**Problem description:**
Your output must consist of the records printed verbatim, with the pictures excluded.

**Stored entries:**
[Start of Attachment]

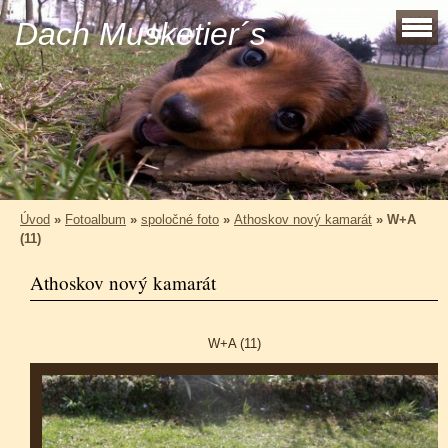
Dach Musketier´s
Úvod
»
Fotoalbum
»
spoločné foto
»
Athoskov nový kamarát
»
W+A
(11)
Athoskov nový kamarát
W+A (11)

[End of Attachment]

**Finished exercise:**
Dach Musketier´s
Úvod
»
Fotoalbum
»
spoločné foto
»
Athoskov nový kamarát
»
W+A
(11)
Athoskov nový kamarát
W+A (11)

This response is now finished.